I could had heated the oven a little, before adding the HCl. I just didn't want the fumes and the clean up. If push had come to shove, I would have heated it and and then cooled it a bit. I could also have used a brazing torch to slightly heat the metal. I didn't think about it, but a torch and steel wool or a scraper may have eventually oxidized it all and it could have been scraped up. Or, maybe, I could have laid a lot of solder wick on it and heated it up. Either of these would have left a thin film of aluminum. 

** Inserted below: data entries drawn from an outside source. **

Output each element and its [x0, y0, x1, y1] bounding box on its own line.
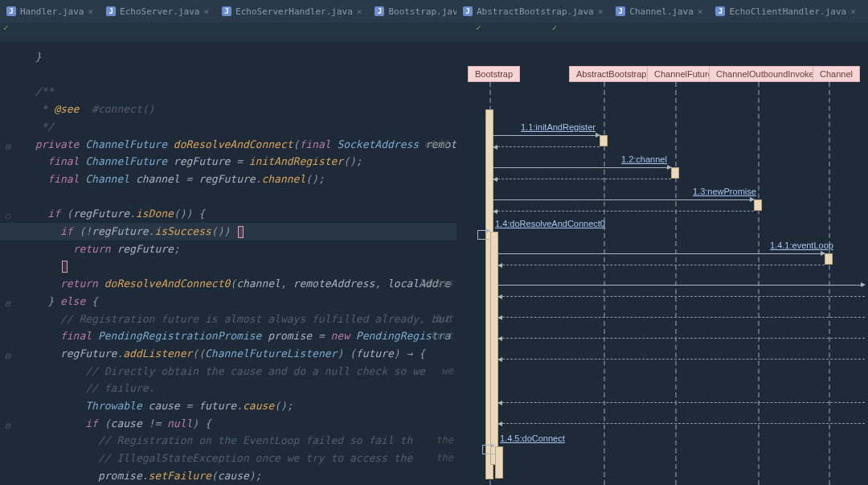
return-arrow-icon	[498, 317, 865, 318]
fold-icon[interactable]: ⊟	[5, 138, 16, 150]
tab-echoserverhandler[interactable]: EchoServerHandler.java×	[215, 0, 368, 23]
java-icon	[6, 6, 16, 16]
truncation-hint: trat	[430, 327, 453, 345]
return-arrow-icon	[498, 423, 865, 424]
gutter-icon[interactable]: ○	[5, 208, 16, 219]
tab-echoclienthandler[interactable]: EchoClientHandler.java×	[709, 0, 862, 23]
return-arrow-icon	[498, 359, 865, 360]
truncation-hint: but	[436, 310, 453, 328]
return-arrow-icon	[498, 402, 865, 403]
java-icon	[106, 6, 116, 16]
arrow-icon	[493, 135, 600, 136]
close-icon[interactable]: ×	[357, 6, 362, 17]
truncation-hint: the	[436, 450, 453, 467]
truncation-hint: the	[436, 432, 453, 450]
sequence-diagram-panel: AbstractBootstrap.java× Channel.java× Ec…	[457, 0, 868, 485]
tab-pom[interactable]: pom.xml (	[862, 0, 868, 23]
fold-icon[interactable]: ⊟	[5, 295, 16, 306]
java-icon	[616, 6, 625, 16]
code-editor[interactable]: } /** * @see #connect() */ ⊟ private Cha…	[0, 42, 457, 485]
participant-abstractbootstrap[interactable]: AbstractBootstrap	[569, 66, 653, 82]
tab-label: EchoServerHandler.java	[235, 6, 353, 17]
arrow-icon	[493, 167, 671, 168]
fold-icon[interactable]: ⊟	[5, 347, 16, 359]
seq-message[interactable]: 1.2:channel	[621, 154, 667, 164]
java-icon	[375, 6, 384, 16]
editor-checkbar-right: ✓ ✓	[457, 23, 868, 42]
tab-label: EchoServer.java	[120, 6, 199, 17]
seq-message[interactable]: 1.4.5:doConnect	[500, 434, 565, 443]
tab-abstractbootstrap[interactable]: AbstractBootstrap.java×	[457, 0, 609, 23]
lifeline	[829, 82, 830, 485]
java-icon	[715, 6, 725, 16]
editor-checkbar: ✓	[0, 23, 457, 42]
activation-bar	[495, 446, 503, 479]
check-icon: ✓	[549, 23, 561, 42]
truncation-hint: ldress	[419, 275, 453, 293]
close-icon[interactable]: ×	[698, 6, 703, 17]
return-arrow-icon	[493, 211, 754, 212]
activation-bar	[825, 253, 833, 265]
tab-label: Handler.java	[20, 6, 84, 17]
fold-icon[interactable]: ⊟	[5, 417, 16, 429]
tab-label: AbstractBootstrap.java	[477, 6, 594, 17]
text-cursor	[238, 226, 244, 238]
activation-bar	[754, 199, 762, 211]
close-icon[interactable]: ×	[88, 6, 93, 17]
lifeline	[675, 82, 677, 485]
seq-message[interactable]: 1.4:doResolveAndConnect0	[495, 219, 605, 228]
current-line: if (!regFuture.isSuccess())	[0, 223, 457, 240]
self-arrow-icon	[477, 230, 489, 240]
arrow-icon	[498, 253, 825, 254]
close-icon[interactable]: ×	[203, 6, 209, 17]
return-arrow-icon	[498, 296, 865, 297]
close-icon[interactable]: ×	[598, 6, 604, 17]
seq-message[interactable]: 1.3:newPromise	[693, 187, 756, 196]
lifeline	[758, 82, 760, 485]
participant-bootstrap[interactable]: Bootstrap	[468, 66, 520, 82]
return-arrow-icon	[493, 179, 671, 179]
check-icon: ✓	[0, 23, 12, 42]
self-arrow-icon	[482, 445, 494, 454]
return-arrow-icon	[493, 146, 600, 147]
tab-label: Bootstrap.java	[388, 6, 457, 17]
seq-message[interactable]: 1.1:initAndRegister	[521, 122, 596, 132]
close-icon[interactable]: ×	[850, 6, 856, 17]
tab-handler[interactable]: Handler.java×	[0, 0, 100, 23]
check-icon: ✓	[473, 23, 485, 42]
activation-bar	[600, 135, 608, 146]
selection-mark	[62, 261, 68, 273]
java-icon	[463, 6, 473, 16]
tab-label: Channel.java	[629, 6, 693, 17]
tab-bootstrap-1[interactable]: Bootstrap.java×	[368, 0, 457, 23]
java-icon	[222, 6, 231, 16]
participant-channel[interactable]: Channel	[813, 66, 860, 82]
return-arrow-icon	[498, 265, 825, 265]
tab-echoserver[interactable]: EchoServer.java×	[100, 0, 215, 23]
arrow-icon	[493, 199, 754, 200]
return-arrow-icon	[498, 338, 865, 339]
arrow-icon	[498, 285, 865, 286]
seq-message[interactable]: 1.4.1:eventLoop	[770, 240, 833, 250]
tab-label: EchoClientHandler.java	[729, 6, 846, 17]
truncation-hint: eAdd.	[424, 136, 453, 154]
activation-bar	[671, 167, 679, 179]
tab-channel[interactable]: Channel.java×	[609, 0, 709, 23]
participant-channeloutboundinvoker[interactable]: ChannelOutboundInvoker	[709, 66, 824, 82]
editor-tabs-row-right: AbstractBootstrap.java× Channel.java× Ec…	[457, 0, 868, 23]
editor-tabs-row-1: Handler.java× EchoServer.java× EchoServe…	[0, 0, 457, 23]
truncation-hint: we	[442, 363, 453, 380]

You gotta dissolve it or replace it.

Why didn't the Al oxidize? Too little air? It was totally bright any shiny. Reynolds says theirs is 98.5Al, the remainder being Fe and Si.


----------



## qst42know (Nov 7, 2008)

Bar Keepers Friend cleanser has oxalic acid in it and it does wonders on metal marks in a porcelain sink. I don't think you would have the same risk of corrosive fumes using oxalic acid, but that is a lot of aluminum you had there.


----------



## g_axelsson (Dec 1, 2008)

You probably managed to fuse the aluminum to the coating. It probably worked as a flux and lowered the melting point. Even if you had a relatively low temperature in the oven the foil worked as an insulation and the bottom was overheated.

I think that I would have used lye instead of HCl to avoid the fumes, lye is also passivating the iron and would protect it against corrosion. If my memory from school serves me it is very aggressive on aluminum.

Glad to hear that you found the solution to the problem in the end.... literally 

/Goran


----------